Table 6.
PD vs. HC classification EER (in %) obtained with different classifiers: MFCC-GMM baseline, and x-vectors combined either with cosine similarity (alone and with LDA) or with PLDA, with and without data augmentation.
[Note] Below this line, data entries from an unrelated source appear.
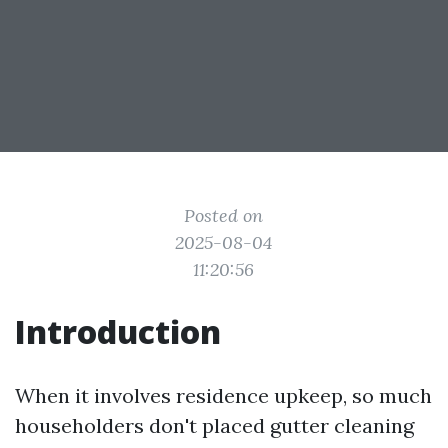
Posted on
2025-08-04
11:20:56
Introduction
When it involves residence upkeep, so much
householders don't placed gutter cleaning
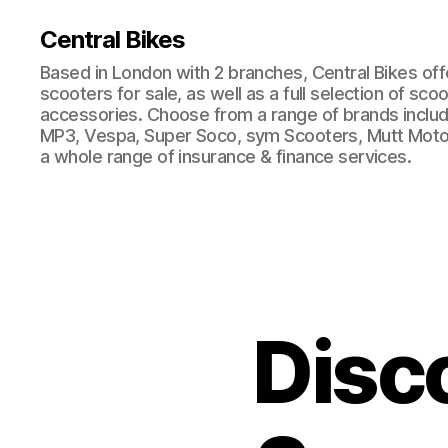
Central Bikes
Based in London with 2 branches, Central Bikes of
scooters for sale, as well as a full selection of sco
accessories. Choose from a range of brands includi
MP3, Vespa, Super Soco, sym Scooters, Mutt Moto
a whole range of insurance & finance services.
Disc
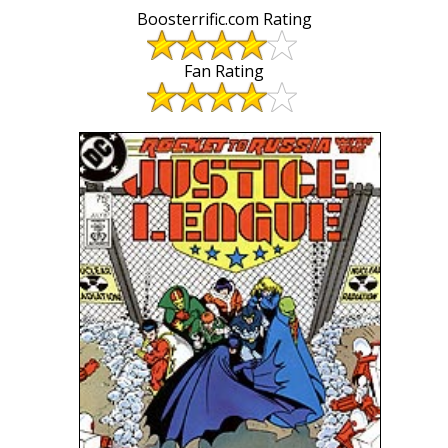
Boosterrific.com Rating
Fan Rating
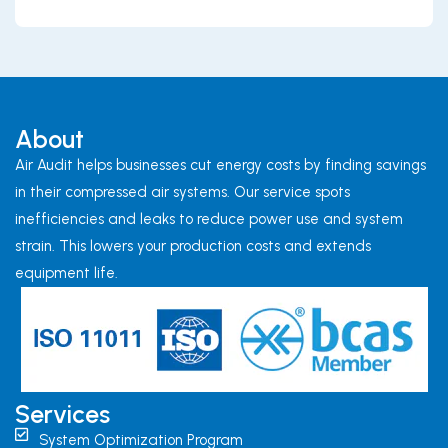
About
Air Audit helps businesses cut energy costs by finding savings
in their compressed air systems. Our service spots
inefficiencies and leaks to reduce power use and system
strain. This lowers your production costs and extends
equipment life.
Services
System Optimization Program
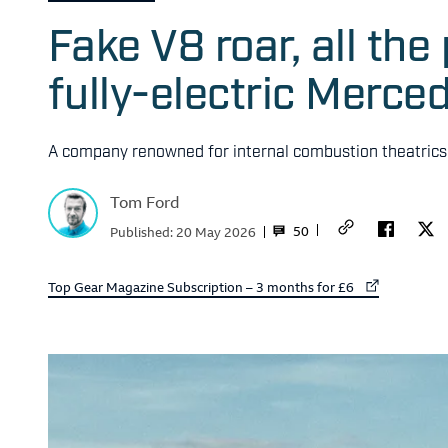
Fake V8 roar, all th
fully-electric Merc
A company renowned for internal combustion theatrics t
Tom Ford
50
Published:
20 May 2026
External link to
Top Gear Magazine Subscription – 3 months for £6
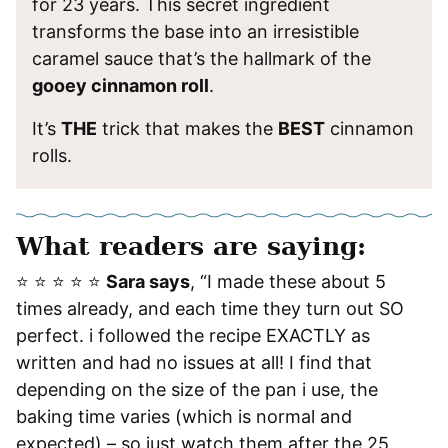
for 23 years. This secret ingredient
transforms the base into an irresistible
caramel sauce that’s the hallmark of the
gooey cinnamon roll
.
It’s
THE
trick that makes the
BEST
cinnamon
rolls.
What readers are saying:
⭐️ ⭐️ ⭐️ ⭐️ ⭐️
Sara says
, “I made these about 5
times already, and each time they turn out SO
perfect. i followed the recipe EXACTLY as
written and had no issues at all! I find that
depending on the size of the pan i use, the
baking time varies (which is normal and
expected) – so just watch them after the 25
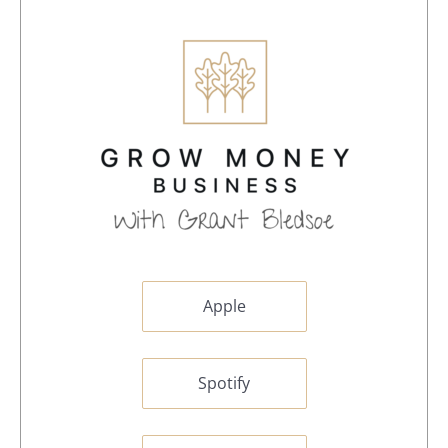
Apple
Spotify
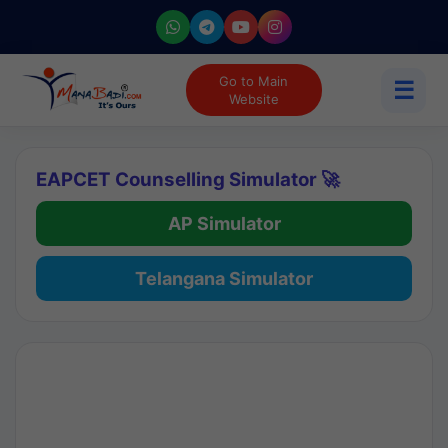
Go to Main
☰
Website
EAPCET Counselling Simulator 🚀
AP Simulator
Telangana Simulator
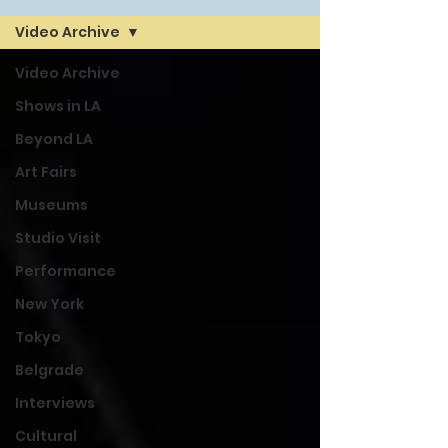
Video Archive
Video Archive
Shows in LA
Beyond LA
Art Fairs
Museums
Studio Visit
Performance
New York
Tokyo
Belgrade
Interviews
Cultural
| High-quality microphone | Telephone | |||||||
|---|---|---|---|---|---|---|---|---|
| Males | Females | Males | Females | |||||
| Repet | Monol | Repet | Monol | Repet | Monol | Repet | Monol | |
| MFCC-GMM | 22 | 26 | 42 | 45 | 35 | 36 | 42 | 40 |
| x-vec + cos | 32 | 35 | 51 | 41 | 39 | 33 | 49 | 43 |
| x-vec + LDA + cos | 22 | 27 | 39 | 32 | 32 | 35 | 34 | 34 |
| x-vec + augLDA + cos | 24 | 25 | 34 | 30 | 33 | 33 | 39 | 33 |
| x-vec + PLDA | 24 | 28 | 39 | 35 | 33 | 36 | 34 | 36 |
| x-vec + augPLDA | 25 | 25 | 33 | 30 | 31 | 33 | 37 | 33 |
The datasets used are male and female high-quality microphone and telephone recordings. Analyzed tasks are free speech (monolog) and sentence repetitions (combined with readings for high-quality microphone recordings). Bold numbers indicate the best EERs for each dataset.